In that sense, I felt Bloober Team didn't manage to bring out the full creative potential of this dual-reality thing they've got going on, even though the concept is a novel one. Coincidentally, this applies to the game in general too - since it places a lot of emphasis on its one solid narrative, it's no exaggeration to say that there isn't a lot of replay value, unless you intend to collect all of the spiritual Echoes within Niwa. In other words, even the most wondrous of fairy tales loses much of its lustre after you hear it the first time.
Still, if there's something I'm sure of, it's that the real beauty of The Medium isn't seen in any one individual aspect - you have to sit back and take it in as a whole. I'll be blunt - if you're here for something to scare your socks off for a few instants, you'll be pretty disappointed. However, if you are playing The Medium for an experience that will keep you up at night thinking and leave you wary of every shadow for the next couple of weeks, then go ahead and have a good one.
Going by that train of thought, I guess The Medium supposedly operates on the same level as games like Dead by Daylight and Hello, Neighbour, where the experience as a whole is substantially greater than the sum of its parts. The game might not have much in the way of actual excitement, combat or otherwise, but its narrative is nothing short of enrapturing, and it is only complemented by the developers' use of grotesque architecture, dark spaces and a nightmarish antagonist that chases you every so often.
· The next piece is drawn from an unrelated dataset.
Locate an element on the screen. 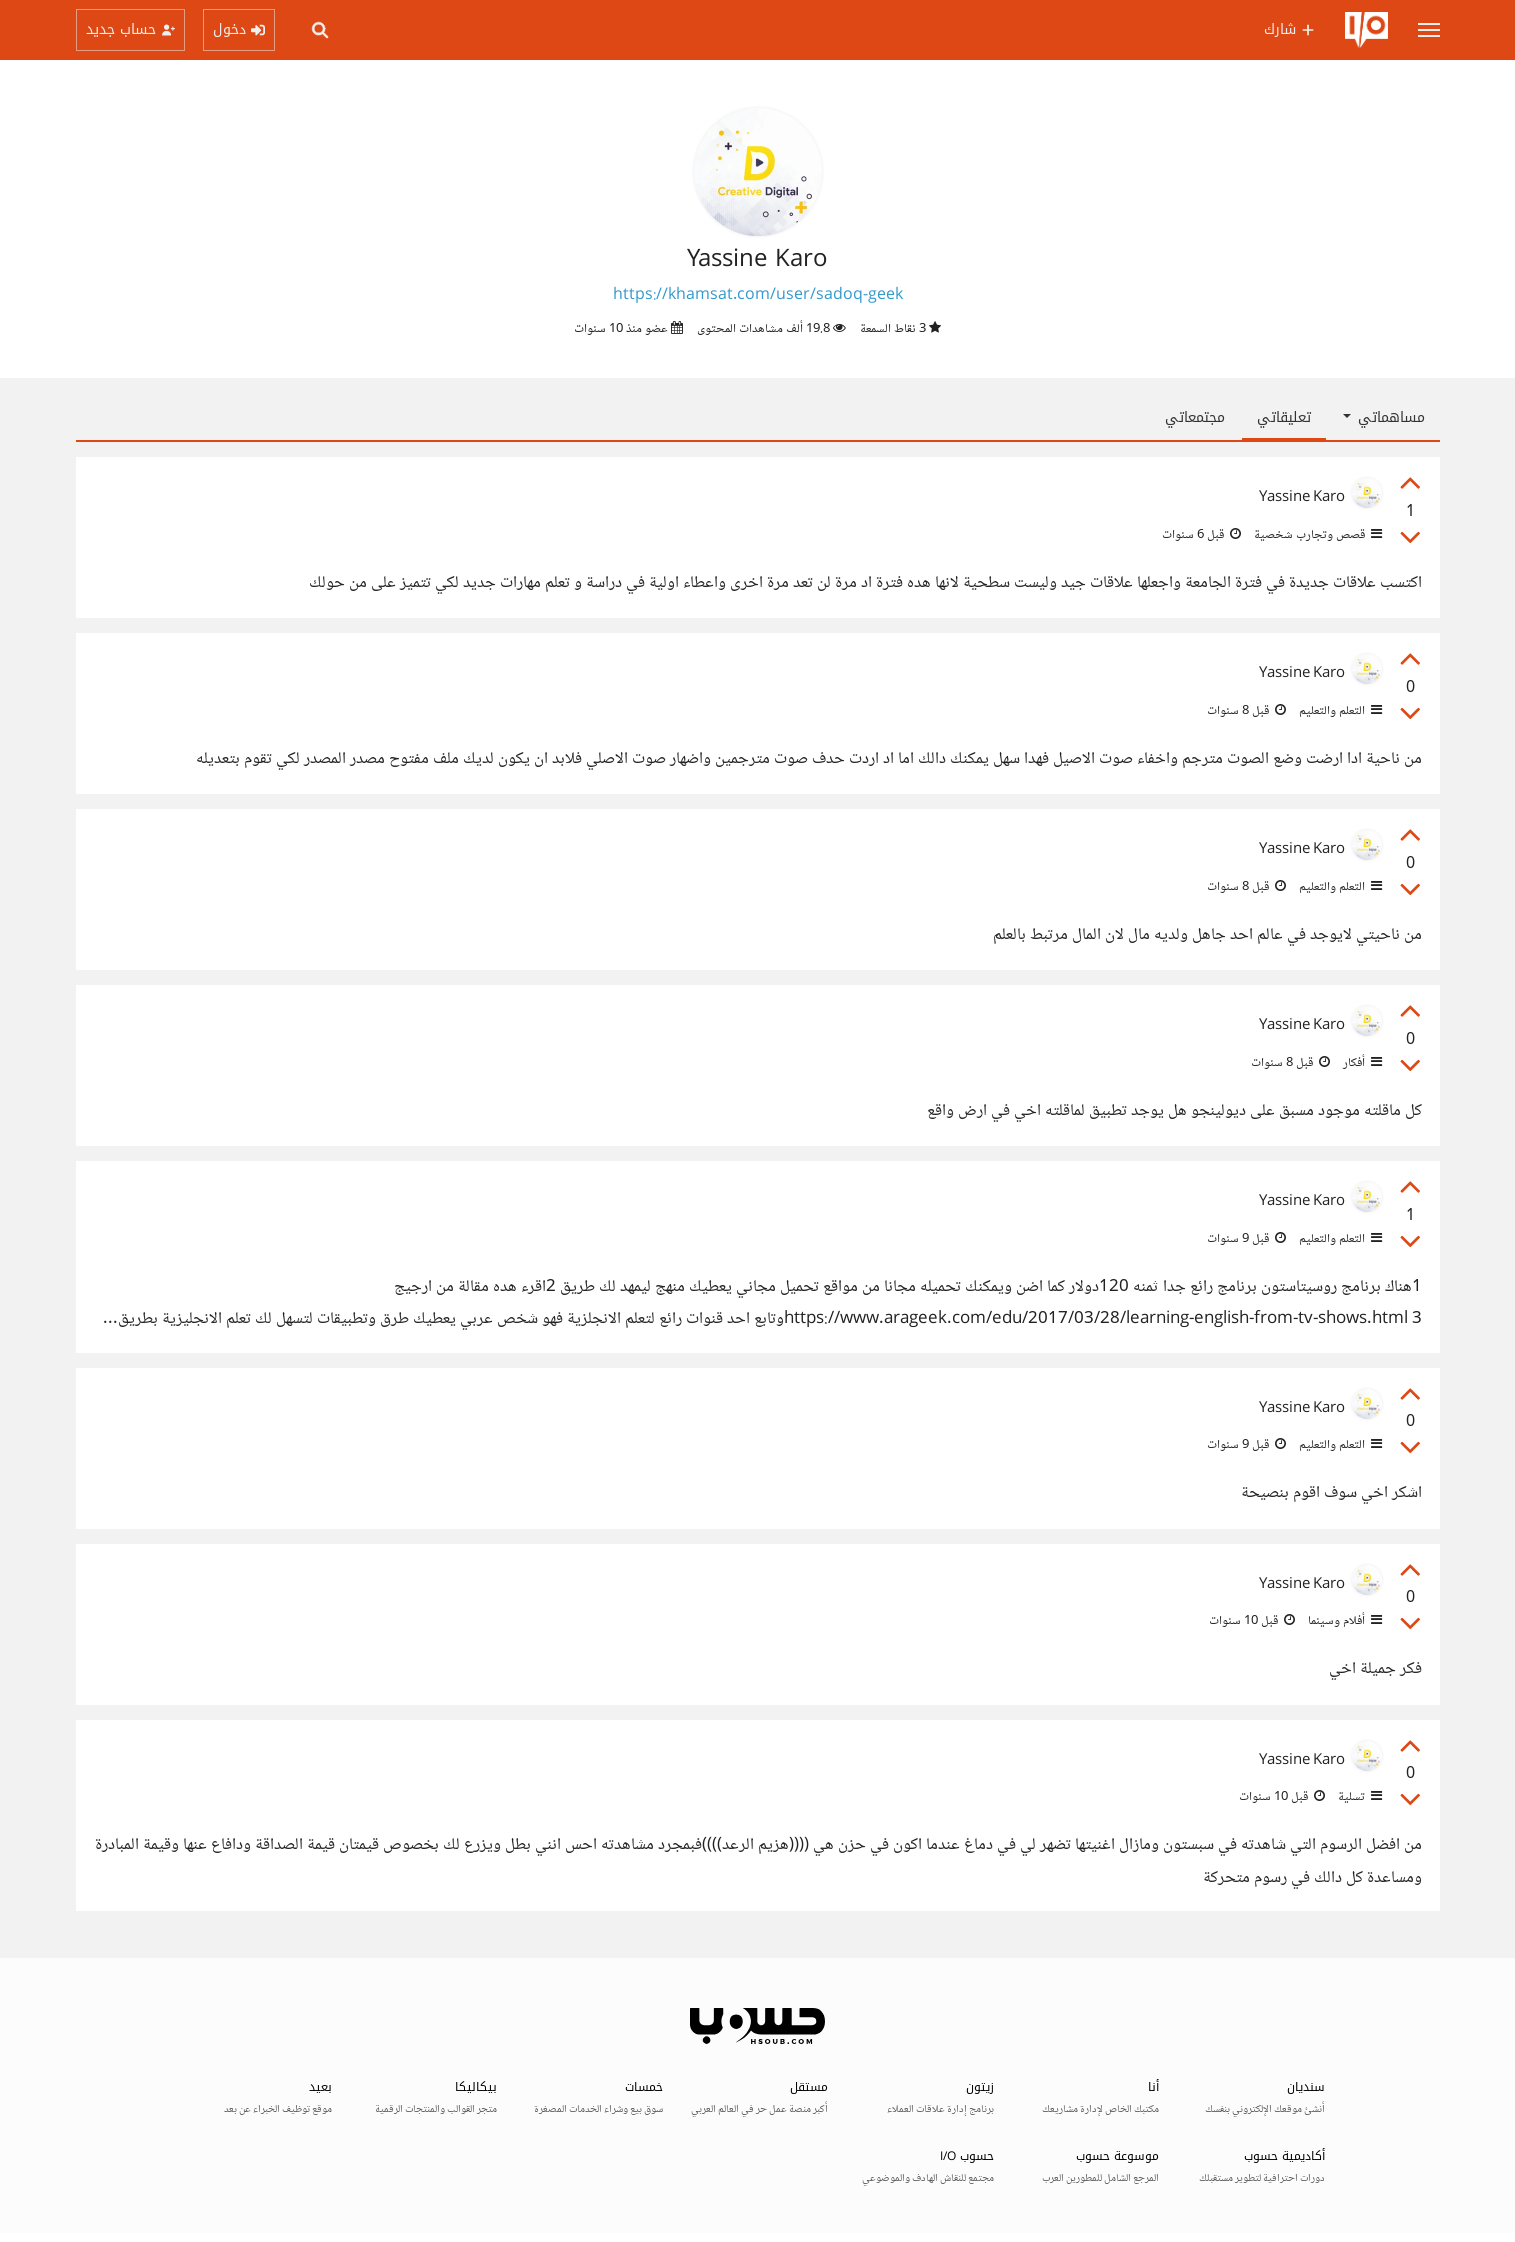  قصص وتجارب شخصية is located at coordinates (1316, 535). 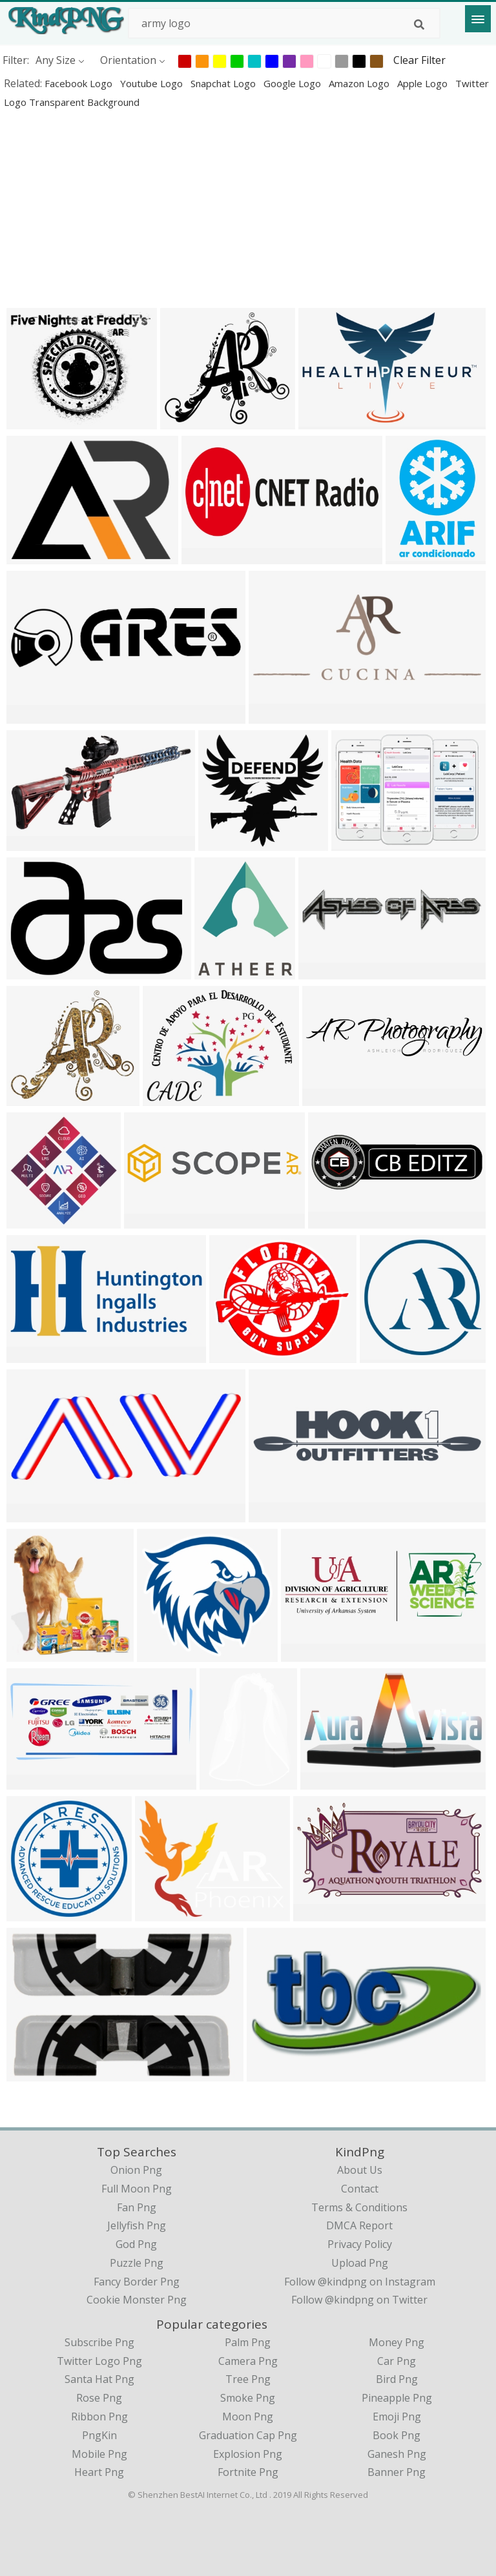 This screenshot has height=2576, width=496. I want to click on Tree Png, so click(248, 2379).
Granted, the game does stray away a little from the usual horror formula we're used to seeing in modern video games given its lack of gore and jumpscares, but in exchange, it seems Bloober Team has managed to nail down a far more important element in their storytelling: unpredictability. I mean, the biggest underlying reason behind the success of the horror genre, be it in the form of video games, films or TV shows is because you don't see it coming.